Ludzie na drzewach - Hanya Yanagihara [recenzja przedpremierowa]


Hanya Yanagihara zasłynęła dzięki kapitalnemu Małemu życiuktóre dla mnie okazało się książką totalną, sprawującą władzę nad myślami jeszcze na długo po lekturze.

Ludzie na drzewach to debiutancka powieść autorki, podejmująca zgoła inną tematykę, lecz wciąż przemycająca jeden wątek, który stanie się chyba dla niej stałym i znaczącym (choć raz mimochodem wyznaczającym całą oś narracyjną, innym razem będący jedynie tłem dla opowieści) – molestowanie seksualne. Pisarka podjęła się dość karkołomnej próby literackiej, z której wyszła jednak obronną ręką.
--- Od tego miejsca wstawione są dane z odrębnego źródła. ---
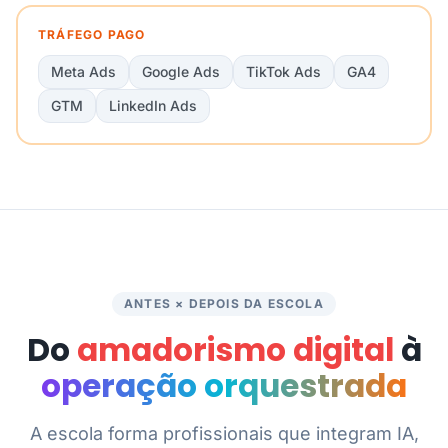
TRÁFEGO PAGO
Meta Ads
Google Ads
TikTok Ads
GA4
GTM
LinkedIn Ads
ANTES × DEPOIS DA ESCOLA
Do
amadorismo digital
à
operação orquestrada
A escola forma profissionais que integram IA,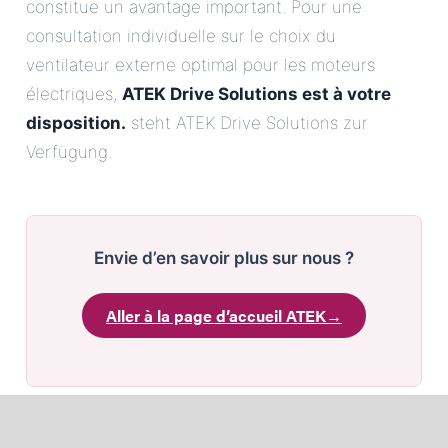
constitue un avantage important. Pour une
consultation individuelle sur le choix du
ventilateur externe optimal pour les moteurs
électriques,
ATEK Drive Solutions est à votre
disposition.
steht ATEK Drive Solutions zur
Verfügung.
Envie d’en savoir plus sur nous ?
Aller à la page d’accueil ATEK
→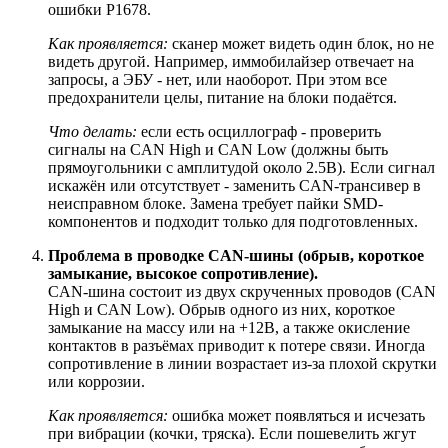
ошибки P1678.
Как проявляется:
сканер может видеть один блок, но не
видеть другой. Например, иммобилайзер отвечает на
запросы, а ЭБУ - нет, или наоборот. При этом все
предохранители целы, питание на блоки подаётся.
Что делать:
если есть осциллограф - проверить
сигналы на CAN High и CAN Low (должны быть
прямоугольники с амплитудой около 2.5В). Если сигнал
искажён или отсутствует - заменить CAN-трансивер в
неисправном блоке. Замена требует пайки SMD-
компонентов и подходит только для подготовленных.
Проблема в проводке CAN-шины (обрыв, короткое
замыкание, высокое сопротивление).
CAN-шина состоит из двух скрученных проводов (CAN
High и CAN Low). Обрыв одного из них, короткое
замыкание на массу или на +12В, а также окисление
контактов в разъёмах приводит к потере связи. Иногда
сопротивление в линии возрастает из-за плохой скрутки
или коррозии.
Как проявляется:
ошибка может появляться и исчезать
при вибрации (кочки, тряска). Если пошевелить жгут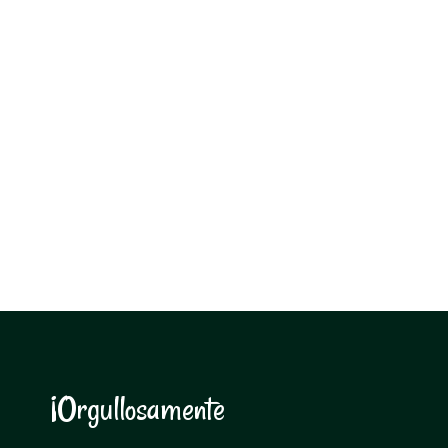
¡Orgullosamente
N
o
r
m
a
l
i
s
t
a
s
!
N
o
r
m
a
l
i
s
t
a
s
!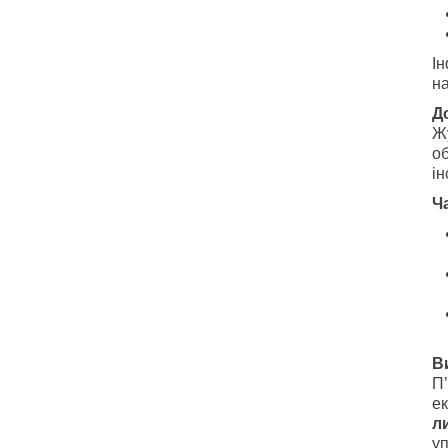
І
на
Д
Жу
об
ін
Ч
В
П’
ек
л
у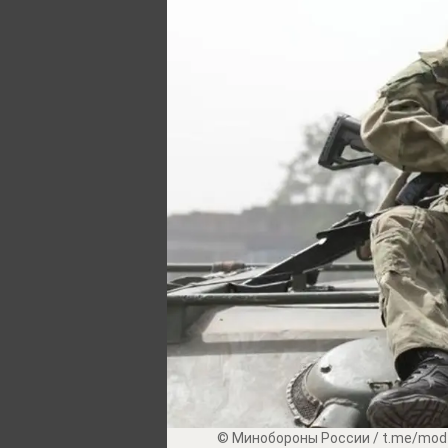
© Минобороны России / t.me/mod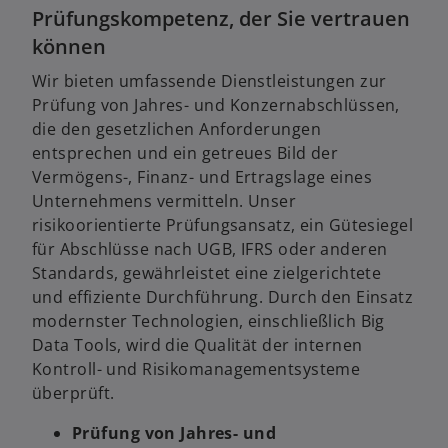
t
e
Prüfungskompetenz, der Sie vertrauen
e
ö
können
r
f
k
Wir bieten umfassende Dienstleistungen zur
f
a
Prüfung von Jahres- und Konzernabschlüssen,
n
r
die den gesetzlichen Anforderungen
e
t
entsprechen und ein getreues Bild der
t
e
Vermögens-, Finanz- und Ertragslage eines
g
Unternehmens vermitteln. Unser
e
risikoorientierte Prüfungsansatz, ein Gütesiegel
ö
für Abschlüsse nach UGB, IFRS oder anderen
f
Standards, gewährleistet eine zielgerichtete
f
und effiziente Durchführung. Durch den Einsatz
n
modernster Technologien, einschließlich Big
e
Data Tools, wird die Qualität der internen
t
Kontroll- und Risikomanagementsysteme
überprüft.
Prüfung von Jahres- und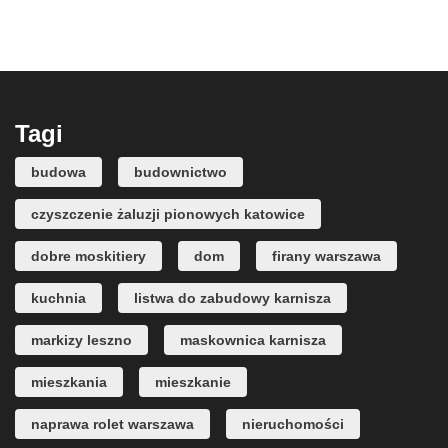
Tagi
budowa
budownictwo
czyszczenie żaluzji pionowych katowice
dobre moskitiery
dom
firany warszawa
kuchnia
listwa do zabudowy karnisza
markizy leszno
maskownica karnisza
mieszkania
mieszkanie
naprawa rolet warszawa
nieruchomości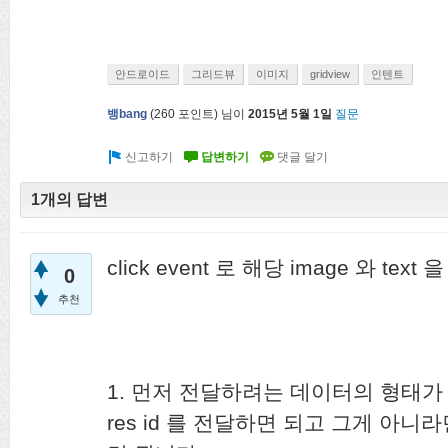
안드로이드
그리드뷰
이미지
gridview
인텐트
뱅bang
(
260
포인트)
님이
2015년 5월 1일
질문
1개의 답변
click event 로 해당 image 와 te
0
추천
1. 먼저 전달하려는 데이터의 형태가 
res id 를 전달하면 되고 그게 아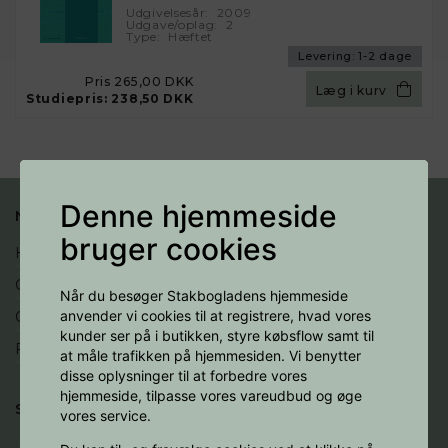
Udgivelsesår:
2009
Udgave/oplag:
2
Type:
Hæftet
Levering:
1-2 dage
Pris
265,00 DKK
Læg i kurv
Studiepris:
238,50 DKK
Denne hjemmeside
NYTTIGE LINKS
bruger cookies
Handelsbetingelser
Cookies
Når du besøger Stakbogladens hjemmeside
anvender vi cookies til at registrere, hvad vores
Opret profil
kunder ser på i butikken, styre købsflow samt til
Fortryd køb
at måle trafikken på hjemmesiden. Vi benytter
disse oplysninger til at forbedre vores
hjemmeside, tilpasse vores vareudbud og øge
SOCIALE MEDIER
vores service.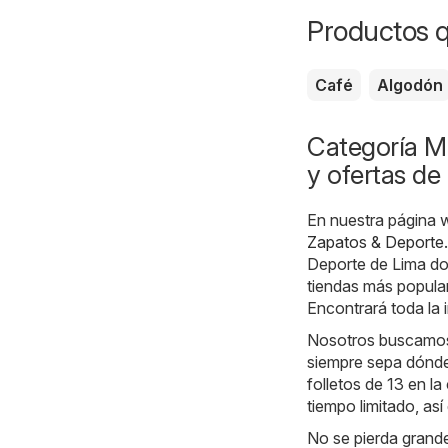
Productos 
Café
Algodón
Categoría M
y ofertas de
En nuestra página 
Zapatos & Deporte
Deporte de Lima do
tiendas más popula
Encontrará toda la 
Nosotros buscamos l
siempre sepa dónde
folletos de 13 en l
tiempo limitado, as
No se pierda grande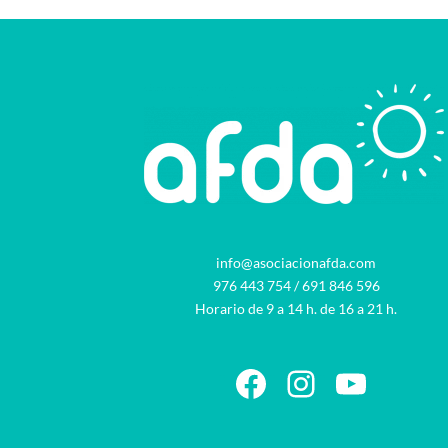
info@asociacionafda.com
976 443 754
/
691 846 596
Horario de 9 a 14 h. de 16 a 21 h.
Facebook
Instagram
YouTu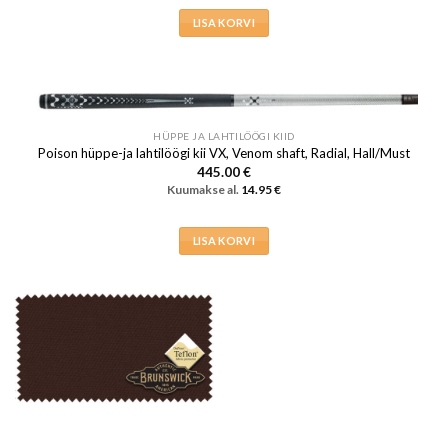
LISA KORVI
HÜPPE JA LAHTILÖÖGI KIID
Poison hüppe-ja lahtilöögi kii VX, Venom shaft, Radial, Hall/Must
445.00
€
Kuumakse al.
14.95
€
LISA KORVI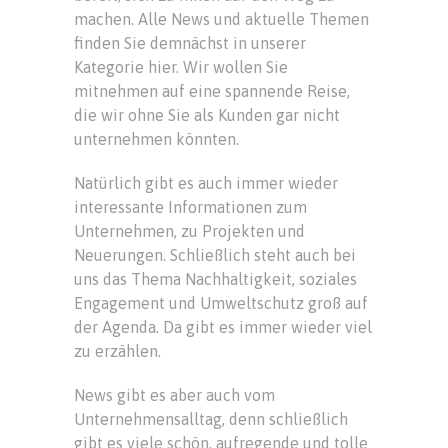
machen. Alle News und aktuelle Themen
finden Sie demnächst in unserer
Kategorie hier. Wir wollen Sie
mitnehmen auf eine spannende Reise,
die wir ohne Sie als Kunden gar nicht
unternehmen könnten.
Natürlich gibt es auch immer wieder
interessante Informationen zum
Unternehmen, zu Projekten und
Neuerungen. Schließlich steht auch bei
uns das Thema Nachhaltigkeit, soziales
Engagement und Umweltschutz groß auf
der Agenda. Da gibt es immer wieder viel
zu erzählen.
News gibt es aber auch vom
Unternehmensalltag, denn schließlich
gibt es viele schön, aufregende und tolle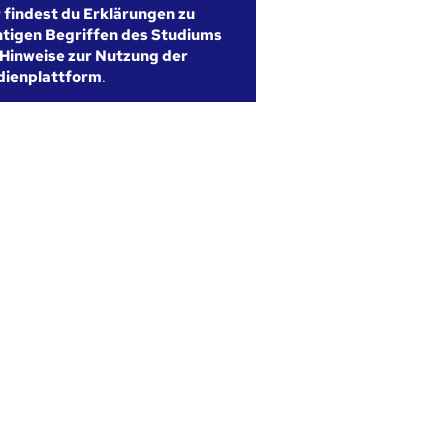
r findest du Erklärungen zu
htigen Begriffen des Studiums
Hinweise zur Nutzung der
dienplattform
.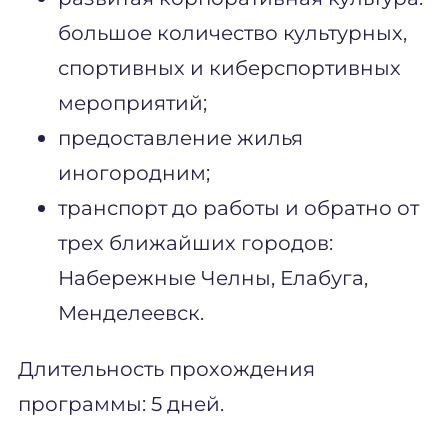
большое количество культурных,
спортивных и киберспортивных
мероприятий;
предоставление жилья
иногородним;
транспорт до работы и обратно от
трех ближайших городов:
Набережные Челны, Елабуга,
Менделеевск.
Длительность прохождения
программы: 5 дней.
Zaczynamy od końca, zaburzając linearność – oto Norton Perina, wybitny naukowiec, zdobywca Nagrody Nobla, zostaje postawiony w stan oskarżenia za molestowanie seksualne swoich podopiecznych. Skargę składa jedno z jego adoptowanych dzieci – Victor, od samego początku sprawiający największe trudności wychowawcze.

Owo zaskarżenie i wyrok są jednak jedynie pretekstem do poznania historii życia Periny, rozpoczynającej się w murach uniwersytetu. Jako  niezwykle zdolny, choć egotyczny i przemierzający uczelnię własnym szlakiem student medycyny, mężczyzna oddelegowany zostaje do podróży na jedną z mikronezyjskich wysp z wybitnym antropologiem, Paulem Tallentem. Podróż ta jawi się jednocześnie jako kara i szansa. Na miejscu bowiem okazuje się, że niektórych tubylców, żyjących według zrytualizowanego rytmu,  cechuje niesłychana długość życia – potrafią oni przeżyć setki lat bez uszczerbku na zdrowiu fizycznym, zaś ze sporymi deficytami psychicznymi i społecznymi. Perina, próbując odkryć sekret nieśmiertelności, pozwala sobie na odwieczne niszczycielskie działanie w imię wyższych celów – skazuje nieskażoną dotąd wyspę na dewastację i europeizację zamieszkujących ją plemion, po to tylko, by ze swoich badań uczynić prawdziwie znaczące odkrycie. Yanagihara za sprawą historii Periny stawia pytania o to, jak daleko może posunąć się człowiek w imię nauki; czy dewastacja środowiska naturalnego i niszczenie plemiennych obyczajów jest zasadne; czy dla badań można poświęcać miejscowych: ich poglądy, tradycje, święte obrzędy? Czy ważniejsze nad dobro plemienia, jest dobro całej ludzkości? Jak daleko leży altruizm od egoizmu pod maską dobroczynności?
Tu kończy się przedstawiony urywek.